16 July 2007The Independent
A species of mammal that lays eggs and suckles its young in a pouch has been rediscovered in the jungles of Papua New Guinea, nearly 50 years after it was seen for the first and last time.
Attenborough's long-beaked echidna - which was named after Sir David Attenborough - was known only from a single museum specimen caught in 1961. Its subsequent disappearance led scientists to believe that it had become extinct.
However, a scientific expedition to the remote Cyclops Mountains has found that the endangered creature is still alive and continues to use its long, toothless beak to poke exploratory holes in the ground in its endless search for earthworms.
"We've not found a live one yet, but we've found the areas where they feed - they leave very distinctive imprints in the soil with their beaks," said Jonathan Baillie of the Zoological Society of London, who led the expedition. The scientists also interviewed tribesmen who had reported sightings of the shy, nocturnal creature as recently as 2005. It is known locally by the name of payangko, and is sometimes hunted for food.
"We hope that Sir David Attenborough will be delighted to hear that his namesake species is still surviving in the wilds of the Papuan jungle," Dr Baillie said. "We are now planning a further expedition to the mountains to discover more about the species and devise conservation plans to ensure its long-term survival," he added.
There are three species of long-beaked echidna living in New Guinea. Attenborough's echidna - Zaglossus attenboroughi - is about half the size of the others, being just about big enough to fit into a shoebox.
The month-long expedition to Papua covered areas of the mountain forests that have not been explored for at least 45 years. Attenborough's echidna is the only echidna that lives on the slopes of the Cyclops Mountains so its feeding marks cannot he confused with those made by another species, Dr Baillie said.
"In addition to Attenborough's echidna, we found an astonishingly vast array of biodiversity, some of which is highly unlikely to be known to science."
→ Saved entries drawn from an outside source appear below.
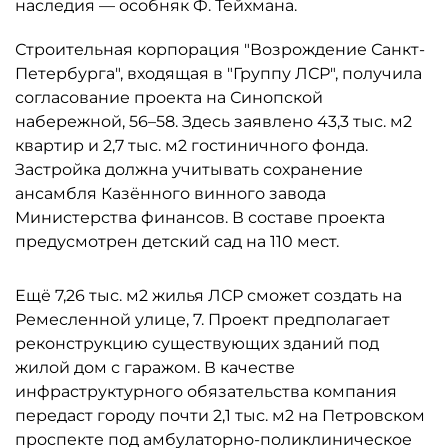
наследия — особняк Ф. Тейхмана.
Строительная корпорация "Возрождение Санкт-
Петербурга", входящая в "Группу ЛСР", получила
согласование проекта на Синопской
набережной, 56–58. Здесь заявлено 43,3 тыс. м2
квартир и 2,7 тыс. м2 гостиничного фонда.
Застройка должна учитывать сохранение
ансамбля Казённого винного завода
Министерства финансов. В составе проекта
предусмотрен детский сад на 110 мест.
Ещё 7,26 тыс. м2 жилья ЛСР сможет создать на
Ремесленной улице, 7. Проект предполагает
реконструкцию существующих зданий под
жилой дом с гаражом. В качестве
инфраструктурного обязательства компания
передаст городу почти 2,1 тыс. м2 на Петровском
проспекте под амбулаторно-поликлиническое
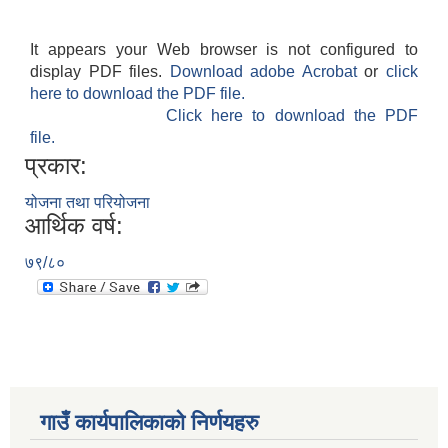
It appears your Web browser is not configured to
display PDF files.
Download adobe Acrobat
or
click
here to download the PDF file.
Click here to download the PDF
file.
प्रकार:
योजना तथा परियोजना
आर्थिक वर्ष:
७९/८०
गाउँ कार्यपालिकाकाे निर्णयहरु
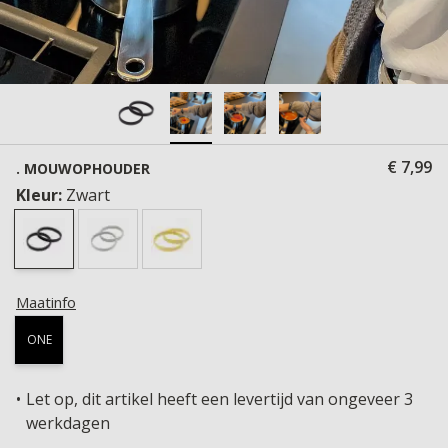
€ 7,99
. MOUWOPHOUDER
Kleur:
Zwart
Maatinfo
ONE
Let op, dit artikel heeft een levertijd van ongeveer 3
werkdagen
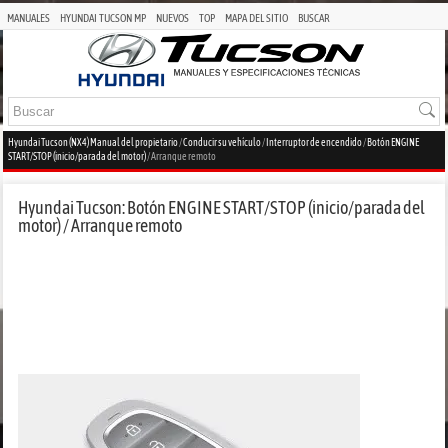
MANUALES
HYUNDAI TUCSON MP
NUEVOS
TOP
MAPA DEL SITIO
BUSCAR
Hyundai Tucson (NX4) Manual del propietario
/
Conducir su vehículo
/
Interruptor de encendido
/
Botón ENGINE
START/STOP (inicio/parada del motor)
/ Arranque remoto
Hyundai Tucson: Botón ENGINE START/STOP (inicio/parada del
motor) / Arranque remoto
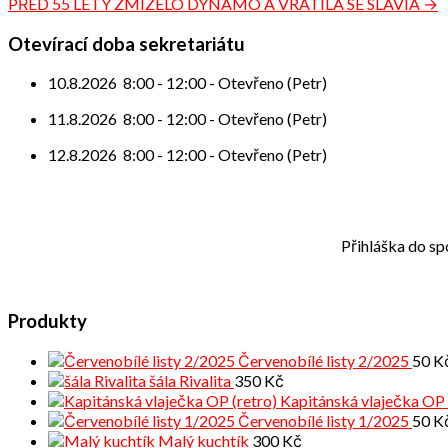
PŘED 55 LETY ZMIZELO DYNAMO A VRÁTILA SE SLAVIA →
pro
příspěvek
Otevírací doba sekretariátu
10.8.2026
8:00
-
12:00
-
Otevřeno (Petr)
11.8.2026
8:00
-
12:00
-
Otevřeno (Petr)
12.8.2026
8:00
-
12:00
-
Otevřeno (Petr)
Přihláška do sp
Produkty
Červenobílé listy 2/2025
50
K
šála Rivalita
350
Kč
Kapitánská vlaječka OP 
Červenobílé listy 1/2025
50
K
Malý kuchtík
300
Kč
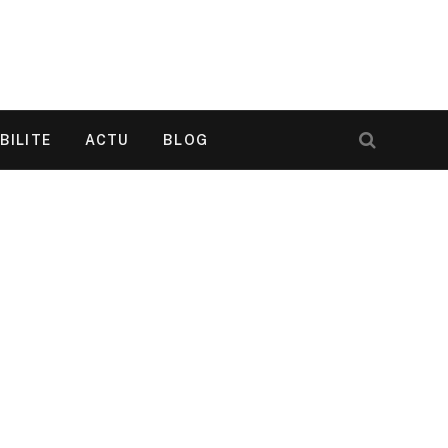
BILITE
ACTU
BLOG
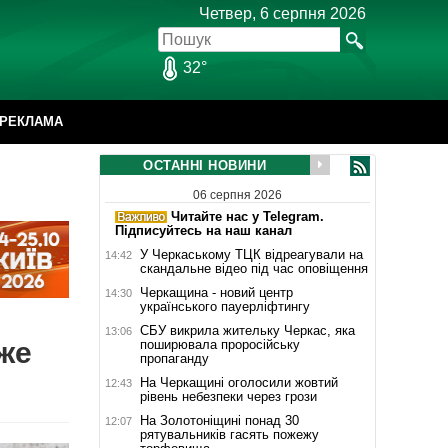
Четвер, 6 серпня 2026
32°
РЕКЛАМА
ОСТАННІ НОВИНИ
06 серпня 2026
Читайте нас у Telegram.
Підписуйтесь на наш канал
У Черкаському ТЦК відреагували на
14:42
скандальне відео під час оповіщення
Черкащина - новий центр
14:30
українського пауерліфтингу
СБУ викрила жительку Черкас, яка
13:06
же
поширювала проросійську
пропаганду
На Черкащині оголосили жовтий
12:43
рівень небезпеки через грози
На Золотоніщині понад 30
12:07
рятувальників гасять пожежу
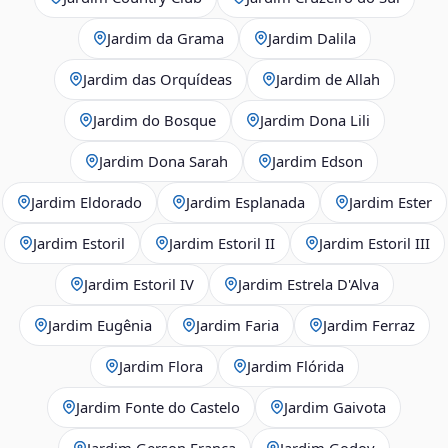
Jardim da Grama
Jardim Dalila
Jardim das Orquídeas
Jardim de Allah
Jardim do Bosque
Jardim Dona Lili
Jardim Dona Sarah
Jardim Edson
Jardim Eldorado
Jardim Esplanada
Jardim Ester
Jardim Estoril
Jardim Estoril II
Jardim Estoril III
Jardim Estoril IV
Jardim Estrela D'Alva
Jardim Eugênia
Jardim Faria
Jardim Ferraz
Jardim Flora
Jardim Flórida
Jardim Fonte do Castelo
Jardim Gaivota
Jardim Gerson França
Jardim Godoy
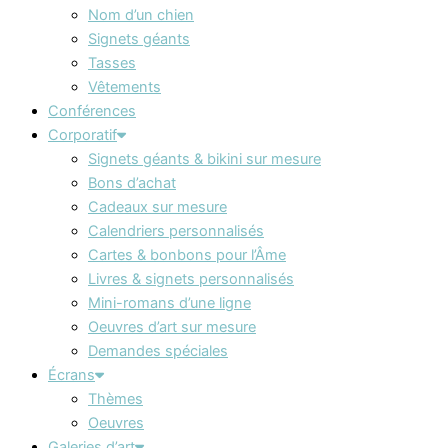
Nom d’un chien
Signets géants
Tasses
Vêtements
Conférences
Corporatif
Signets géants & bikini sur mesure
Bons d’achat
Cadeaux sur mesure
Calendriers personnalisés
Cartes & bonbons pour l’Âme
Livres & signets personnalisés
Mini-romans d’une ligne
Oeuvres d’art sur mesure
Demandes spéciales
Écrans
Thèmes
Oeuvres
Galeries d’art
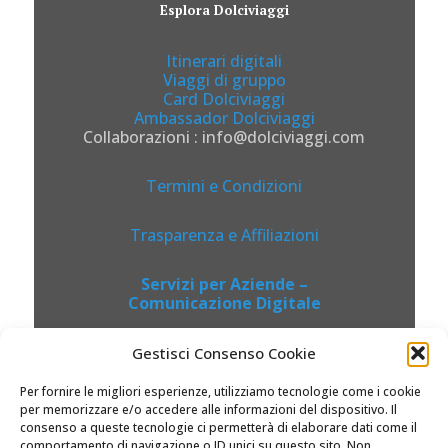
Esplora Dolciviaggi
Itinerari digitali
Viaggi di gruppo
Card Dolciviaggi
Ambassador Dolciviaggi
Collaborazioni : info@dolciviaggi.com
Termini e Condizioni
Trasparenza e Affiliazioni
Servizi per Aziende –
Comunicazione Digitale
Gestisci Consenso Cookie
Per fornire le migliori esperienze, utilizziamo tecnologie come i cookie
per memorizzare e/o accedere alle informazioni del dispositivo. Il
consenso a queste tecnologie ci permetterà di elaborare dati come il
comportamento di navigazione o ID unici su questo sito. Non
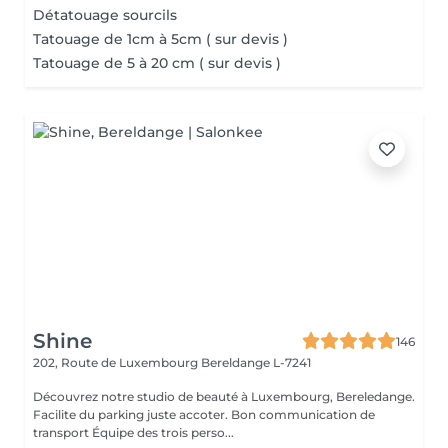
Détatouage sourcils
Tatouage de 1cm à 5cm ( sur devis )
Tatouage de 5 à 20 cm ( sur devis )
Shine
146
202, Route de Luxembourg
Bereldange L-7241
Découvrez notre studio de beauté à Luxembourg, Bereledange.
Facilite du parking juste accoter. Bon communication de
transport Équipe des trois perso...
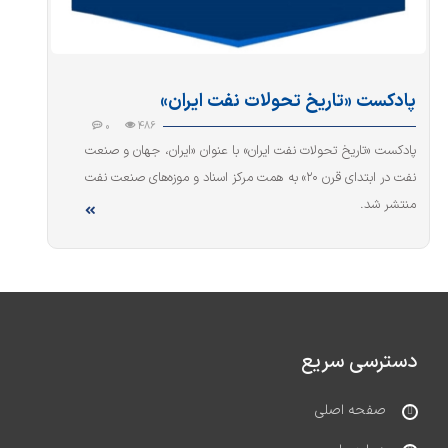
پادکست «تاریخ تحولات نفت ایران»
0
486
پادکست «تاریخ تحولات نفت ایران» با عنوان «ایران، جهان و صنعت
نفت در ابتدای قرن ۲۰» به همت مرکز اسناد و موزه‌های صنعت نفت
منتشر شد.
دسترسی سریع
صفحه اصلی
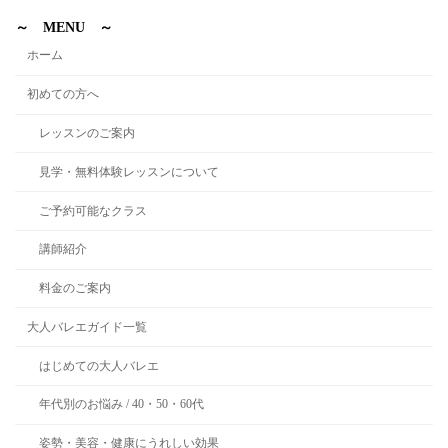
～ MENU ～
ホーム
初めての方へ
レッスンのご案内
見学・無料体験レッスンについて
ご予約可能なクラス
講師紹介
料金のご案内
大人バレエガイド一覧
はじめての大人バレエ
年代別のお悩み / 40・50・60代
姿勢・美容・健康にうれしい効果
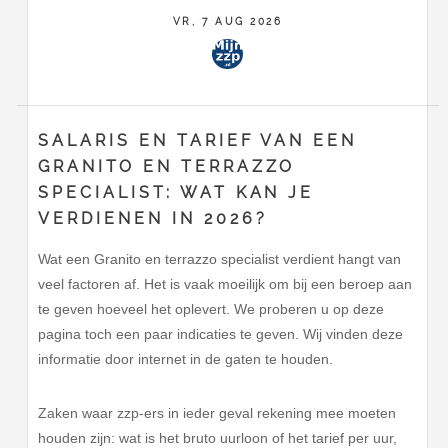
VR, 7 AUG 2026
SALARIS EN TARIEF VAN EEN
GRANITO EN TERRAZZO
SPECIALIST: WAT KAN JE
VERDIENEN IN 2026?
Wat een Granito en terrazzo specialist verdient hangt van
veel factoren af. Het is vaak moeilijk om bij een beroep aan
te geven hoeveel het oplevert. We proberen u op deze
pagina toch een paar indicaties te geven. Wij vinden deze
informatie door internet in de gaten te houden.
Zaken waar zzp-ers in ieder geval rekening mee moeten
houden zijn: wat is het bruto uurloon of het tarief per uur,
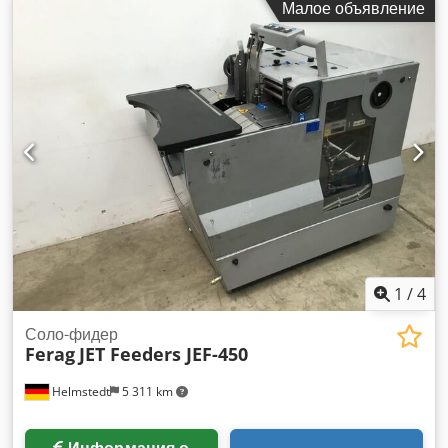
Малое объявление
1
/
4
Соло-фидер
Ferag
JET Feeders JEF-450
Helmstedt
5 311 km
Информация о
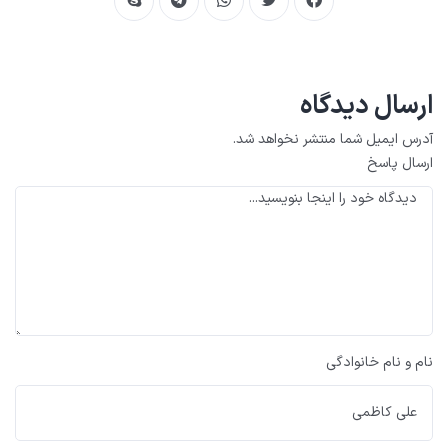
ارسال دیدگاه
آدرس ایمیل شما منتشر نخواهد شد.
ارسال پاسخ
نام و نام خانوادگی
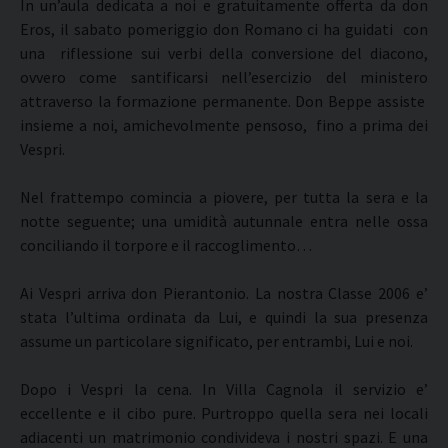
In un’aula dedicata a noi e gratuitamente offerta da don
Eros, il sabato pomeriggio don Romano ci ha guidati con
una riflessione sui verbi della conversione del diacono,
ovvero come santificarsi nell’esercizio del ministero
attraverso la formazione permanente. Don Beppe assiste
insieme a noi, amichevolmente pensoso, fino a prima dei
Vespri.
Nel frattempo comincia a piovere, per tutta la sera e la
notte seguente; una umidità autunnale entra nelle ossa
conciliando il torpore e il raccoglimento…
Ai Vespri arriva don Pierantonio. La nostra Classe 2006 e’
stata l’ultima ordinata da Lui, e quindi la sua presenza
assume un particolare significato, per entrambi, Lui e noi.
Dopo i Vespri la cena. In Villa Cagnola il servizio e’
eccellente e il cibo pure. Purtroppo quella sera nei locali
adiacenti un matrimonio condivideva i nostri spazi. E una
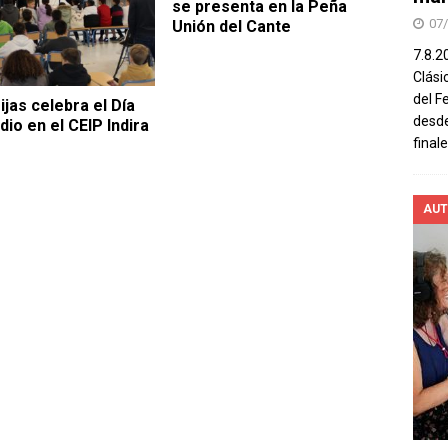
se presenta en la Peña
07
Unión del Cante
7.8.2
Clási
del F
ijas celebra el Día
desde
dio en el CEIP Indira
final
AUT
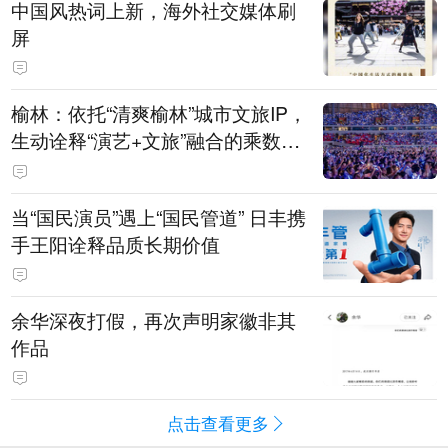
中国风热词上新，海外社交媒体刷
屏
榆林：依托“清爽榆林”城市文旅IP，
生动诠释“演艺+文旅”融合的乘数效
应
当“国民演员”遇上“国民管道” 日丰携
手王阳诠释品质长期价值
余华深夜打假，再次声明家徽非其
作品
点击查看更多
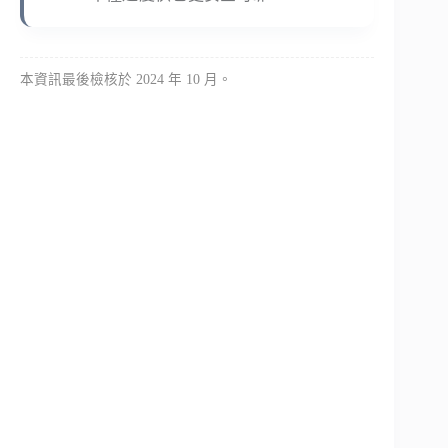
本資訊最後檢核於 2024 年 10 月。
The long-beaked echidna, and its Australian relative the short-beaked echidna, belong to a group of mammals that have retained evolutionary primitive features that link them to their reptile ancestors - such as egg laying and limbs that stick out from the side of the body rather than from underneath.
Back from the dead
* SIAMESE CROCODILE
Hunting and habitat loss were thought to have killed off this freshwater crocodile in the 1980s, but one was photographed near Thailand's border with Burma in 2001.
* IVORY-BILLED WOODPECKER
This spectacular bird was thought to have died out in the 1920s because of forest clearances. When it was seen alive in Arkansas in 2004, some ornithologists compared the discovery to finding the dodo.
* LAONASTES AENIGMAMUS
Scientists noticed a dead squirrel-like rodent on sale at a market in Laos in 2005. It was a relative of the Diatomyidae family, believed extinct for 11 million years.
* GILBERT'S POTOROO
Zoology student Elizabeth Sinclair rediscovered this Australian marsupial, thought to have died out in the 1870s, when she trapped two specimens while looking for other species near Perth in 1994.
* BAVARIAN PINE VOLE
They were last sighted in 1962, and considered extinct. But in 2000, one turned up in a scientist's trap in the Austrian Tyrol.
* COELACANTH
Having existed for at least 360 million years, the coelacanth was thought to have died out 70 million years ago, until a fisherman caught one off South Africa in 1938.